Le silence et le manque de distraction nous rendent plus sensible, plus disponible à l’écoute de ce qui nous habite et de ce que Dieu veut nous dire.

J’aime décrire ma première expérience du silence comme une rencontre très profonde avec le Christ Ressuscité.

Dans le contexte du silence, j’ai réalisé à quel point la peur dominait ma vie et m’empêchait de vivre pleinement.

Et dans ma prière j’ai entendu la voix du Christ qui me disait en espagnol, ma langue maternelle, « se acabó el miedo » (« la peur, c’est fini »)

Le passage de la peur à l’amour a été un processus graduel. Et même aujourd’hui j’apprends à faire confiance à cette voix qui m’appelle.

C’est la même voix qui m’a amené jusqu’ici, mais maintenant c’est une voix qui parle en français.

Je n’exagère pas quand je dis que mon séjour en France a changé ma vie.

Si vous avez vécu à l’étranger, vous connaissez sans doute les difficultés quotidiennes que cela entraîne.

Il y a beaucoup d’opportunités pour que la peur, la solitude, la fatigue entrent dans nos vies.

Mais avec le temps on apprend la patience, l’humilité, et la joie qui vient de voir qu’il y a plusieurs façons de vivre, de s’exprimer, d’entrer en relation. Et que Dieu est là.

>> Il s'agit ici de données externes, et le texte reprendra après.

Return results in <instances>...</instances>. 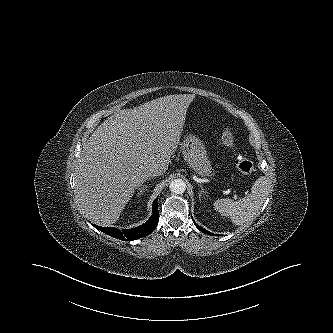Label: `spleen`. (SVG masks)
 I'll use <instances>...</instances> for the list:
<instances>
[{
  "instance_id": "obj_1",
  "label": "spleen",
  "mask_w": 333,
  "mask_h": 333,
  "mask_svg": "<svg viewBox=\"0 0 333 333\" xmlns=\"http://www.w3.org/2000/svg\"><path fill=\"white\" fill-rule=\"evenodd\" d=\"M270 189V183L265 176H260L251 187V193L234 201L218 199L214 202L215 209L222 215L229 216L235 225H243L252 221L261 208Z\"/></svg>"
}]
</instances>
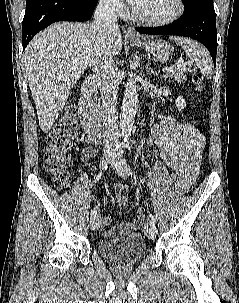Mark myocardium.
<instances>
[{"mask_svg":"<svg viewBox=\"0 0 239 303\" xmlns=\"http://www.w3.org/2000/svg\"><path fill=\"white\" fill-rule=\"evenodd\" d=\"M176 4H177L176 11L172 15L165 17V18H161V19L146 18V17L139 15L136 12L135 8L132 10V17L136 21H138L142 24H145V25H149V26L169 25V24H172V23L176 22L177 20H179L185 12L184 0H176Z\"/></svg>","mask_w":239,"mask_h":303,"instance_id":"1","label":"myocardium"}]
</instances>
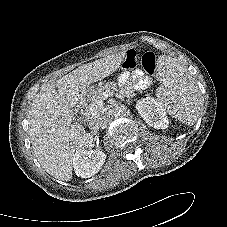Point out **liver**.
I'll list each match as a JSON object with an SVG mask.
<instances>
[{
	"label": "liver",
	"mask_w": 227,
	"mask_h": 227,
	"mask_svg": "<svg viewBox=\"0 0 227 227\" xmlns=\"http://www.w3.org/2000/svg\"><path fill=\"white\" fill-rule=\"evenodd\" d=\"M125 55L126 51H121L83 64L44 84L34 98L28 116L30 140L40 165L54 178L72 179L74 152L86 135L82 125L72 123L80 108V93L115 72Z\"/></svg>",
	"instance_id": "6515ba94"
}]
</instances>
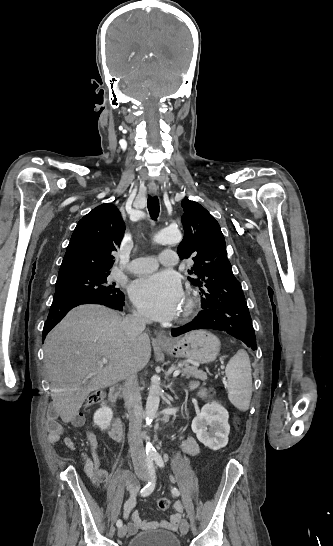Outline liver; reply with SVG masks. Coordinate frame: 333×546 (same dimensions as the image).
Returning a JSON list of instances; mask_svg holds the SVG:
<instances>
[{"label":"liver","instance_id":"liver-1","mask_svg":"<svg viewBox=\"0 0 333 546\" xmlns=\"http://www.w3.org/2000/svg\"><path fill=\"white\" fill-rule=\"evenodd\" d=\"M150 356L148 335L128 338L117 312L99 305L72 309L44 343V363L56 412L64 423L72 421L90 392L142 370ZM101 358L109 363L101 365Z\"/></svg>","mask_w":333,"mask_h":546}]
</instances>
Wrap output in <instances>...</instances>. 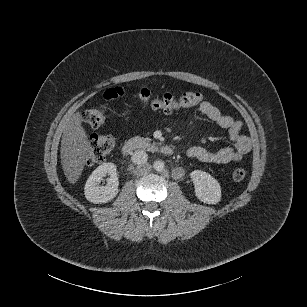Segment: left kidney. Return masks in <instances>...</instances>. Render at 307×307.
I'll use <instances>...</instances> for the list:
<instances>
[{"label":"left kidney","mask_w":307,"mask_h":307,"mask_svg":"<svg viewBox=\"0 0 307 307\" xmlns=\"http://www.w3.org/2000/svg\"><path fill=\"white\" fill-rule=\"evenodd\" d=\"M190 178L194 186V194L202 203L216 205L221 201V186L208 172L193 170Z\"/></svg>","instance_id":"5707ae66"}]
</instances>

On commence à comprendre que Dieu est plus grand que ce qu’on avait imaginé.

Comme le dit Jésus « Mon Père est plus grand que tout ».

Et il nous parle toujours.

Aujourd’hui, nous pouvons prier pour les vocations à la vie religieuse.

Mais nous pouvons aussi prier pour que nous tous puissions écouter la voix de Dieu dans nos vies, cette voix qui nous appelle à l’amour et à la communion.

Et pas seulement d’écouter, mais aussi d’être cette voix pour les autres.